_TO DO_: Only the lines below starting at the one that contains "こちらは「ねんどろいど予約キャンペーン」の対象商品" and ending at the one that contains "Видео - ОТЗЫВЫ" are to be reproduced, exactly and with both ends kept.

---------- MATERIAL SHOWN ----------

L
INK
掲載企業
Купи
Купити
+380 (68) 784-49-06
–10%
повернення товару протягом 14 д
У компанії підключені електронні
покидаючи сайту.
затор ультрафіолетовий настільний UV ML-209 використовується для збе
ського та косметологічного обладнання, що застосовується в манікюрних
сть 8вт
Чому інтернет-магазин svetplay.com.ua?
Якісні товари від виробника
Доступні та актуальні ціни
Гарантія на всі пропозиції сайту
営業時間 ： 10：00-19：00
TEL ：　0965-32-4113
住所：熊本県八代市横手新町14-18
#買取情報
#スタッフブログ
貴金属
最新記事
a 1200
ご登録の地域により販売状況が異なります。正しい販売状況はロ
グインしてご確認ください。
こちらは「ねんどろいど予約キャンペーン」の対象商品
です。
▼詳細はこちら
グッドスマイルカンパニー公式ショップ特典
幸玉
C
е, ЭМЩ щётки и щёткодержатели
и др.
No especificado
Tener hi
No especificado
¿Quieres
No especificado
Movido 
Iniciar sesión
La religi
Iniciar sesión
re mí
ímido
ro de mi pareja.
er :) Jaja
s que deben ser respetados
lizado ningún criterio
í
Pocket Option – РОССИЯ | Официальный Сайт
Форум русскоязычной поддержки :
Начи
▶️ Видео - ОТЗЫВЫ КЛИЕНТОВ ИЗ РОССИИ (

----------
---------- MATERIAL SHOWN ----------

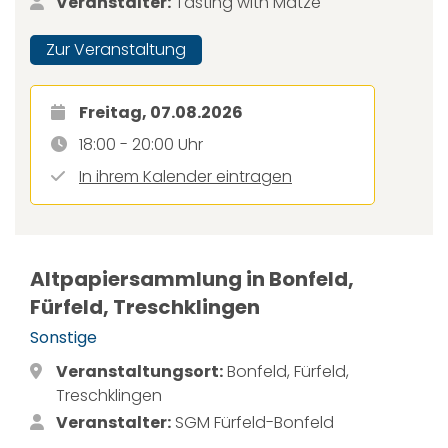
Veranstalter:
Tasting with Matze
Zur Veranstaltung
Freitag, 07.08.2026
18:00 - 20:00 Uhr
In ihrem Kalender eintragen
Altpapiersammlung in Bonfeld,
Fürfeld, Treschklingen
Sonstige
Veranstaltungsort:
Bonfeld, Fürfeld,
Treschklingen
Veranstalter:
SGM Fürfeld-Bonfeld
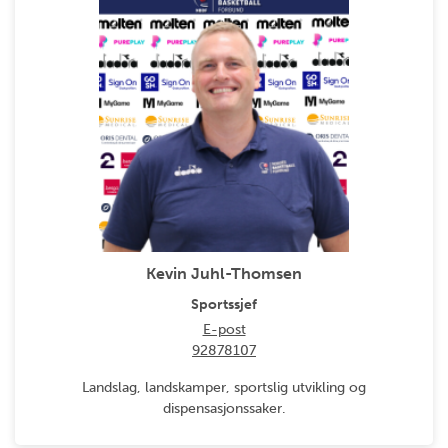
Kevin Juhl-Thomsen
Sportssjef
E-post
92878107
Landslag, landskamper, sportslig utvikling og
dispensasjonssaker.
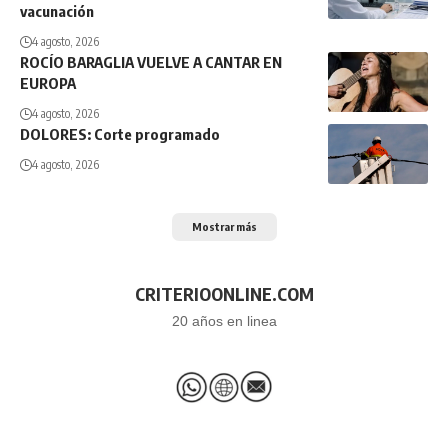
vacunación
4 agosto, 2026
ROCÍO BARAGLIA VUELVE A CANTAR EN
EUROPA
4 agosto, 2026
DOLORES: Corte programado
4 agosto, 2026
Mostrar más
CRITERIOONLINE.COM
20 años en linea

----------

_ANSWER TO THE EXERCISE_:
こちらは「ねんどろいど予約キャンペーン」の対象商品
です。
▼詳細はこちら
グッドスマイルカンパニー公式ショップ特典
幸玉
C
е, ЭМЩ щётки и щёткодержатели
и др.
No especificado
Tener hi
No especificado
¿Quieres
No especificado
Movido 
Iniciar sesión
La religi
Iniciar sesión
re mí
ímido
ro de mi pareja.
er :) Jaja
s que deben ser respetados
lizado ningún criterio
í
Pocket Option – РОССИЯ | Официальный Сайт
Форум русскоязычной поддержки :
Начи
▶️ Видео - ОТЗЫВЫ КЛИЕНТОВ ИЗ РОССИИ (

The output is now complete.